Hello I just picked up a broken 12/32 two weeks ago.
I Fixed the transmission, starter, recoil, axle bushing, carb....... It now runs great, plenty of power, the gears work, powershift works, one minor problem:

*With the engine running, even though there is slack in the Tracktion V-belt, the transmission pulley is always turning.*
Is this normal behavior? I have adjusted the Traction cable, I can see the play in the V-Belt. Perhaps I don't have the proper V-belt?
There is a lot of slack in the v-belt and it still turns the lower pulley.

With the engine running, if I shift out of neutral, it will jump into gear (because the traction pulley is turning).

Any thoughts would be appreciated.

Toro 1232
Model number: 38590
Serial Number: 6905183
Tecumseh engine 12 hp OHSK120 222024E (H)

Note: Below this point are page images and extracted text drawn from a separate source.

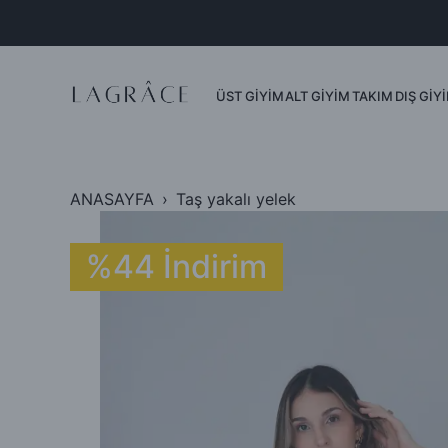
Dış Giyim
Ceket
Yelek
ÜST GİYİM
ALT GİYİM
TAKIM
DIŞ GİY
Mont
Kimono
ANASAYFA
Taş yakalı yelek
%44 İndirim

All of these pictures are with the Tracktion Level NOT held down


















It is hard to tell from the picture. I'm squeezing the tracktion v-belt, there is about 1 - 1.5 inches between the insides of the belt when I squeeze it. 










Thank you
-andy


----------



## Oneacer (Jan 3, 2011)

Could be a wrong belt, could be a new belt that you might have to adjust the idler pulley til it breaks in, or could be the belt fingers need adjusting.


----------



## tpenfield (Feb 24, 2015)

Should not turn the drive pulley when the hand grip is not engaged . . . IF the belt is a wee bit tight or sticky, then it might turn the drive pulley slowly . . .


----------



## 140278 (Aug 27, 2020)

welcome to the SBF

only thing i see is you have the belt guide on upside down it mounts bottom up as you can see from the lack of dirt near the lower holes why the belt is turning the trans pulley never had one doing that in the shop 
attached is the shop and owners manuals to help you


----------



## AndyForWI (Jan 22, 2021)

captchas said:


> welcome to the SBF
> 
> only thing i see is you have the belt guide on upside down it mounts bottom up as you can see from the lack of dirt near the lower holes why the belt is turning the trans pulley never had one doing that in the shop
> attached is the shop and owners manuals to help you


Thanks for the guides and the catch about the belt guide, I will take a look and see if that does it.


----------



## AndyForWI (Jan 22, 2021)

Captchas, you were 100% correct, the problem was the upsidedown belt guide. Once I put the belt guide on correctly, traction engaged as it should.
I adjusted the cable tension,and now it works perfectly.

Thank you for the quick solution.

Here is a pic of the correctly positions belt guide










-andy


----------



## 140278 (Aug 27, 2020)

help is what this forum is all about even if we sometimes bust the family items.


----------